**Stored entries:**
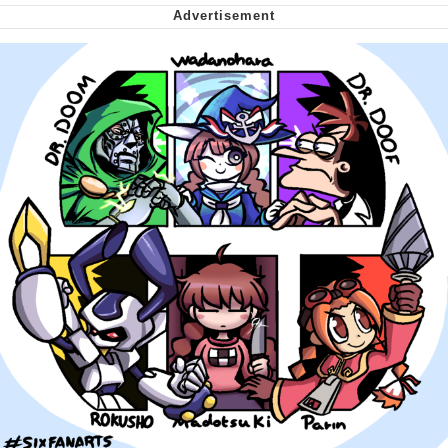
Capybaras
My Father-In-Law Is A Builder / We
Can't, We Don't Know How To Do It
Jacob Batalon CEO of Sex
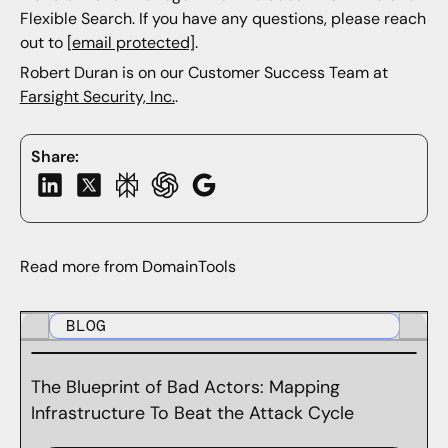
Flexible Search. If you have any questions, please reach
out to
[email protected]
.
Robert Duran is on our Customer Success Team at
Farsight Security, Inc.
.
Share:
Read more from DomainTools
BLOG
The Blueprint of Bad Actors: Mapping
Infrastructure To Beat the Attack Cycle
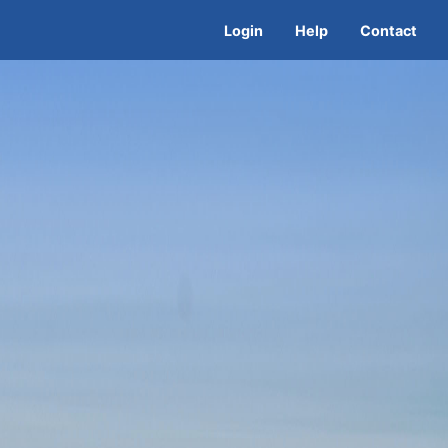
Login
Help
Contact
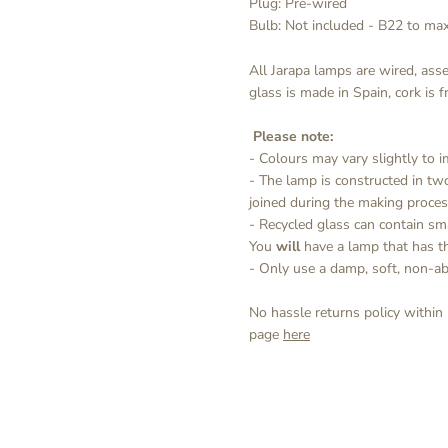
Plug: Pre-wired
Bulb: Not included - B22 to m
All Jarapa lamps are wired, ass
glass is made in Spain, cork is 
Please note:
- Colours may vary slightly to
- The lamp is constructed in tw
joined during the making proces
- Recycled glass can contain sm
You
will
have a lamp that has the
- Only use a damp, soft, non-ab
No hassle returns policy within
page
here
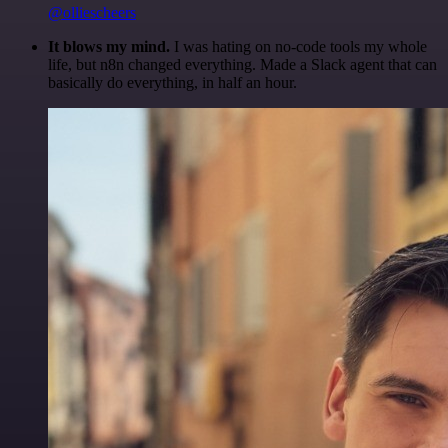
@olliescheers
It blows my mind.
I was hating on no-code tools my whole
life, but n8n changed everything. Made a Slack agent that can
basically do everything, in half an hour.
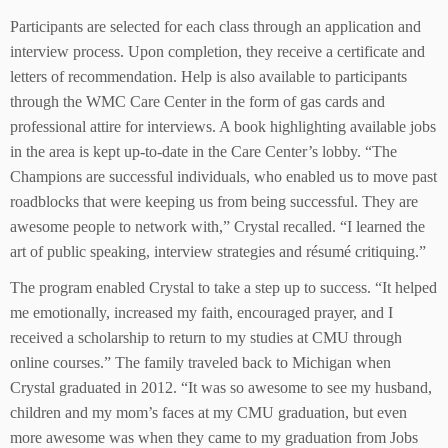
Participants are selected for each class through an application and
interview process. Upon completion, they receive a certificate and
letters of recommendation. Help is also available to participants
through the WMC Care Center in the form of gas cards and
professional attire for interviews. A book highlighting available jobs
in the area is kept up-to-date in the Care Center’s lobby. “The
Champions are successful individuals, who enabled us to move past
roadblocks that were keeping us from being successful. They are
awesome people to network with,” Crystal recalled. “I learned the
art of public speaking, interview strategies and résumé critiquing.”
The program enabled Crystal to take a step up to success. “It helped
me emotionally, increased my faith, encouraged prayer, and I
received a scholarship to return to my studies at CMU through
online courses.” The family traveled back to Michigan when
Crystal graduated in 2012. “It was so awesome to see my husband,
children and my mom’s faces at my CMU graduation, but even
more awesome was when they came to my graduation from Jobs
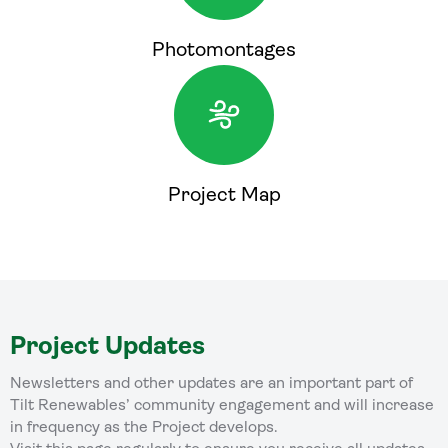
Photomontages
Project Map
Project Updates
Newsletters and other updates are an important part of
Tilt Renewables’ community engagement and will increase
in frequency as the Project develops.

**ABOUT THIS EXERCISE:**
Return only the lines running from the start of the entries above to the line that contains "Crystal graduated in", inclusive, and omit every picture.

**ANSWER BOX:**
Capybaras
My Father-In-Law Is A Builder / We
Can't, We Don't Know How To Do It
Jacob Batalon CEO of Sex
Flexible Search. If you have any questions, please reach
out to
[email protected]
.
Robert Duran is on our Customer Success Team at
Farsight Security, Inc.
.
Share:
Read more from DomainTools
BLOG
The Blueprint of Bad Actors: Mapping
Infrastructure To Beat the Attack Cycle
Login
Help
Contact
Plug: Pre-wired
Bulb: Not included - B22 to m
All Jarapa lamps are wired, ass
glass is made in Spain, cork is 
Please note:
- Colours may vary slightly to
- The lamp is constructed in tw
joined during the making proces
- Recycled glass can contain sm
You
will
have a lamp that has the
- Only use a damp, soft, non-ab
No hassle returns policy within
page
here
@olliescheers
It blows my mind.
I was hating on no-code tools my whole
life, but n8n changed everything. Made a Slack agent that can
basically do everything, in half an hour.
Participants are selected for each class through an application and
interview process. Upon completion, they receive a certificate and
letters of recommendation. Help is also available to participants
through the WMC Care Center in the form of gas cards and
professional attire for interviews. A book highlighting available jobs
in the area is kept up-to-date in the Care Center’s lobby. “The
Champions are successful individuals, who enabled us to move past
roadblocks that were keeping us from being successful. They are
awesome people to network with,” Crystal recalled. “I learned the
art of public speaking, interview strategies and résumé critiquing.”
The program enabled Crystal to take a step up to success. “It helped
me emotionally, increased my faith, encouraged prayer, and I
received a scholarship to return to my studies at CMU through
online courses.” The family traveled back to Michigan when
Crystal graduated in 2012. “It was so awesome to see my husband,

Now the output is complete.